Confronted by Mortality - Mom's Bladder Cancer Diagnosis
As a child I believed my parents would be around forever. They were always there. They were the one constant in a changing world. But as life experience is gained, an understanding of the circle of life is also inherited. A sort of awareness that parents, grandparents–in fact, everyone that is around us–will not be around forever. This is the natural order. But when a cancer diagnosis comes into our lives, we become cognizant of our and our loved ones’ mortality–whether we want to or not.
Diagnosis means confronting mortality
A cancer diagnosis is so much more than an explanation of what is making someone ill. It changes everything. Not just for the patient, but for caregivers, family and friends too! From the day I received the news of my mother’s bladder cancer, I started questioning my own mortality; I questioned how I was living; I questioned all of my behaviors. I had a new lens through which I now looked at life.
This gave me a new understanding of mortality. A new way of thinking about health and sickness. This change in how I think was triggered by my mother’s diagnosis. At first, I wished I could go back to my blissful ignorance from before I received the news that there is bladder cancer in the family. But as I reflect over what I have learned in the 6 years since my mother’s diagnosis, I’ve come to accept and appreciate that being aware of our mortality is not such a bad thing.
Cancer is a whole family illness
It seems an odd thing to say, but cancer is now a part of my life–even though I, personally, have never been diagnosed with this evil disease. Cancer is also a part of my medical history and something I consider regularly. It is something I have learned to understand.
I have seen how cancer can change someone’s life, someone’s body, someone’s way of living. It can have catastrophic effects and change what is possible, what you can and can’t do. But it can also be the catalyst for change.
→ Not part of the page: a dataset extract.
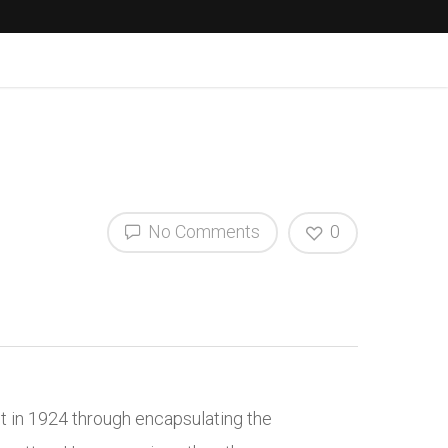
No Comments
0
nt in 1924 through encapsulating the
Through my mother’s cancer diagnosis and subsequent cancer journey, I am different. I am more aware of symptoms, treatments, and other cancer related information. But I am also different in another way because of cancer.
Learning to live in the moment
Cancer has taught me to appreciate the small things. To celebrate every win–big or small. To literally stop and smell the flowers. To take calculated risks. To challenge myself. To grab life and make memories. To do the things that scare me. To take the plunge into new adventures. To not be so scared of living–because life can be short, unpredictable and sometimes cruel.
Having a cancer diagnosis in the family has changed how I think about a lot of things. It’s changed me, irreversibly. On reflection, this is something I am incredibly thankful for. I have more knowledge about cancer; more understanding of the real effects of this disease; and, more importantly, a deeper understanding of what it means to live.